Rep. Kim reported $15,000 or more in pass-through rental income from a property in La Habra, California. The average median home price in La Habra came in at about $800,000 last month, and the cost of living is 56 percent above the national average. More than 136,000 people in California’s 40th Congressional District are enrolled in Medicaid.
Rep. Ciscomani reported $15,000 or more in pass-through income from a consulting firm owned by his spouse. Over 171,000 people in Arizona’s Sixth Congressional District are Medicaid recipients.
Last but not least, Rep. Van Drew reported $5,000 or more in pass-through rental income. Close to 179,000 people in his district receive Medicaid benefits.
All told, that adds up to about 971,000 Medicaid beneficiaries living in the districts these six Republicans represent.
Section 199A will expire at the end of this year if Congress fails to extend it. In its current form, the extension would cost a whopping $730 billion over the next decade, with the proposed changes adding another $50 billion.
Republicans have framed this idea as a tax policy designed to help small businesses and family farms. In reality, it has disproportionately benefited the wealthiest Americans, significantly reduced federal tax revenue, and incentivized filers to game the system by intentionally mischaracterizing earnings from certain high-income partnerships as deductible income. Moreover, pass-through noncompliance, typically stemming from underreporting business income to the Internal Revenue Service, is among the largest sources of the nation’s tax gap (the difference between legally owed tax and what is actually collected).
American for Tax Fairness, a coalition of civil society groups advocating for progressive tax reform, described the Trump-era tax rule as “a huge special-interest tax break available to some of the wealthiest individuals in the country,” adding that it “does nothing to prevent abuse by millionaires and billionaires.”

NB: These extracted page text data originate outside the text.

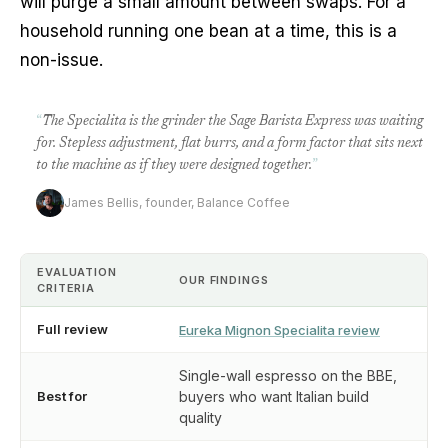
will purge a small amount between swaps. For a
household running one bean at a time, this is a
non-issue.
“
The Specialita is the grinder the Sage Barista Express was waiting
for. Stepless adjustment, flat burrs, and a form factor that sits next
to the machine as if they were designed together.
”
James Bellis, founder, Balance Coffee
EVALUATION
OUR FINDINGS
CRITERIA
Full review
Eureka Mignon Specialita review
Single-wall espresso on the BBE,
Best for
buyers who want Italian build
quality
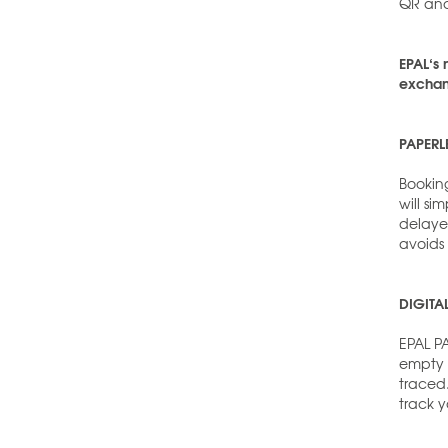
QR and
EPAL‘s 
exchang
PAPERL
Booking
will si
delaye
avoids
DIGITA
EPAL P
empty p
traced
track y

Perhaps the most incendiary piece of the Republican plan to modify Section 199A is the elimination of the phaseout cap. According to the Tax Law Center, 2025 phaseout rules set this cap at $247,300 for single filers and $494,600 for joint filers. Beyond that, the expanded QBI deduction does not apply. If the GOP mega-bill manages to clear the Senate floor and lands on President Trump’s desk, the phaseout would be calculated based on a flat percentage, effectively expanding “eligibility for, and the value of the deduction to, higher-income taxpayers whose pass-through business income makes up a larger share of their overall income,” as the Tax Law Center notes.

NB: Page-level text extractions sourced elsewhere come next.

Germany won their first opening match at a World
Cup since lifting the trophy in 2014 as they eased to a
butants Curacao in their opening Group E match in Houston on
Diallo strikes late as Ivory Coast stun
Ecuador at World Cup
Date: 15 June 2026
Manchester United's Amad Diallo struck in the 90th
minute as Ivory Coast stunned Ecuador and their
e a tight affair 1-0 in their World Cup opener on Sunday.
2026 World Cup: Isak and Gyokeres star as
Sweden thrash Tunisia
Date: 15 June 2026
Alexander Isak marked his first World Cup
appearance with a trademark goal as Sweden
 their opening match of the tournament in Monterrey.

“The proposal takes an inefficient, inequitable, and costly policy, and makes it more generous and more valuable to higher-income people, especially those in certain industries including lawyers and lobbyists,” said Chye-Ching Huang, executive director of the Tax Law Center.

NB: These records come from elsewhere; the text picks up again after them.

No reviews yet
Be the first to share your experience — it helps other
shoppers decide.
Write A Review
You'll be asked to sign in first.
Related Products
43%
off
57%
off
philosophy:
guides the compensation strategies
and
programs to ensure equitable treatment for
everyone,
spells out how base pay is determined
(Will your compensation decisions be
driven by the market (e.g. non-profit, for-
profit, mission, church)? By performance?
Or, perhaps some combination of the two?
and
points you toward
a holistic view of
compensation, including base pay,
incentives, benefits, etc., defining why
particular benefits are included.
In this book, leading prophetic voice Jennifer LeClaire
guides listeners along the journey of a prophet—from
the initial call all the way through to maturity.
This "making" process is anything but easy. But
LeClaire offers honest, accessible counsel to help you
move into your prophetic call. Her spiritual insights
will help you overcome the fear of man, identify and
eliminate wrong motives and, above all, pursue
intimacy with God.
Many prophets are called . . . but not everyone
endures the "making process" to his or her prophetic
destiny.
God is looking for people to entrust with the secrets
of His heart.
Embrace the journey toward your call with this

This monstrous Frankenstein bill will face myriad challenges in the Senate. Given that internal GOP divisions over pushing up the federal budget deficit by trillions of dollars and contentions over its policy provisions are likely to persist, it is unclear whether Republicans’ domestic-policy package will make it to Trump’s desk. What remains clear, though, is that while Speaker of the House Mike Johnson kept his promise to pass it before Memorial Day, these six GOP “moderates” broke theirs, selling out hundreds of thousands of people in their own backyards while voting to collect a large tax break for themselves.
“Their votes aren’t just a flip-flop,” Carrk told the Prospect. “They are a betrayal to hardworking Americans everywhere who will be worse off because of this bill.”